Aku bisa membayangkan seberapa
besar jadinya kepala Hendi sepulangnya dia dari lomba itu, dan seberapa besar
kemungkinan Yunika yang memang sudah mengagumi Hendi sebagai ketua OSIS dan
atlet bulu tangkis yang berbakat akan semakin mengaguminya.
Apalagi kalau sampai Hendi
membelikan coklat SilverQueen sebagai oleh-oleh untuk Yunika; entah karena
kebetulan, atau karena Yunika juga pernah menceritakan hal itu pada Hendi.

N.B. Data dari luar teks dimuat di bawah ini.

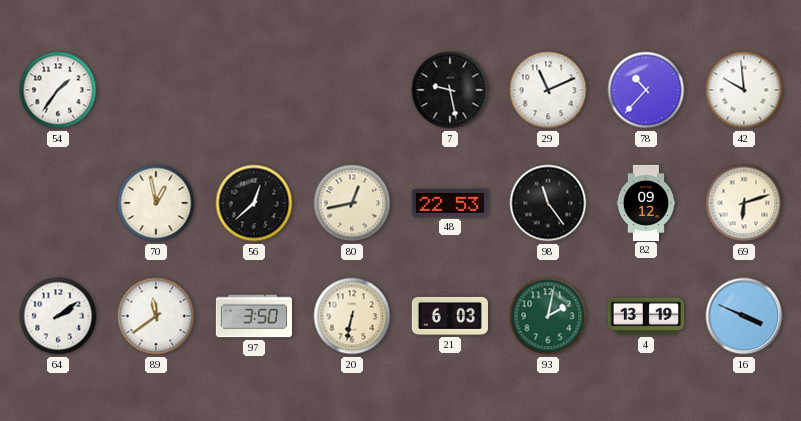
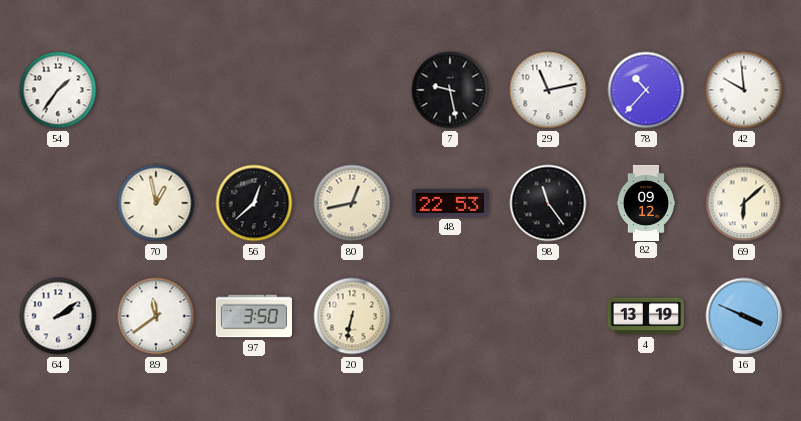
29: 11:11 -> 11:13
69: 6:12 -> 6:08
21: 6:03 -> none
93: 2:02 -> none
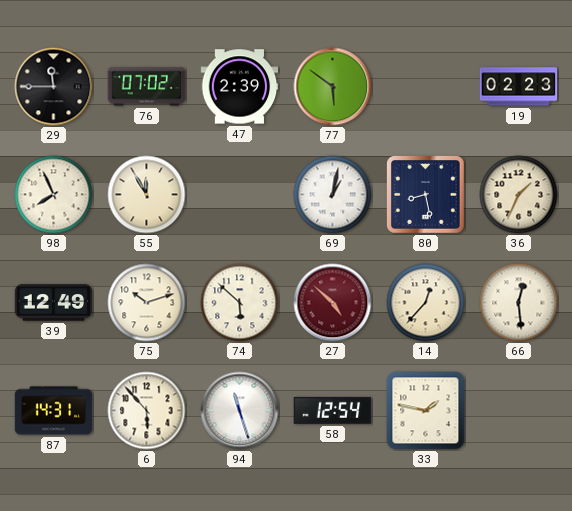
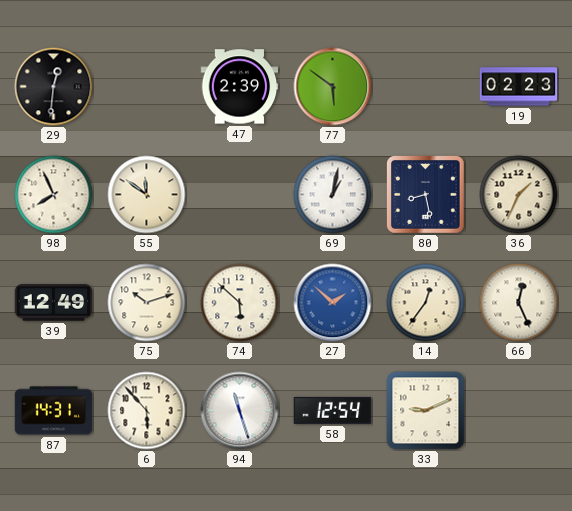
29: 11:45 -> 12:31
76: 07:02 -> none
55: 11:55 -> 11:51
27: 4:52 -> 1:52
27 dial: burgundy -> blue
14: 12:37 -> 12:36
66: 12:29 -> 12:26
33: 1:47 -> 9:11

Tidak, tidak. Aku tidak boleh membiarkan hal itu terjadi, batinku,
sementara kepalaku kugelengkan ke kiri dan ke kanan; membuat Pak Hari tersenyum
geli.
“Oke, Pak, saya mau!” jawabku
penuh tekad kepada Pak Hari.
“Oke kalau begitu,” kata Pak
Hari, masih tersenyum. “Besok pagi kamu akan berangkat dengan Pak Arifin; dan
nanti sore, Pak Arifin akan membantu kamu menyusun pidato untuk lomba nanti,
sekaligus untuk meminta izin orangtua kamu. Ini surat permohonan izin orangtua
untuk orangtua kamu isi, serahkan pada Pak Arifin waktu dia ke rumah kamu nanti
sore,” lanjut Pak Hari, sambil memberikan sebuah amplop berlogo sekolah kami.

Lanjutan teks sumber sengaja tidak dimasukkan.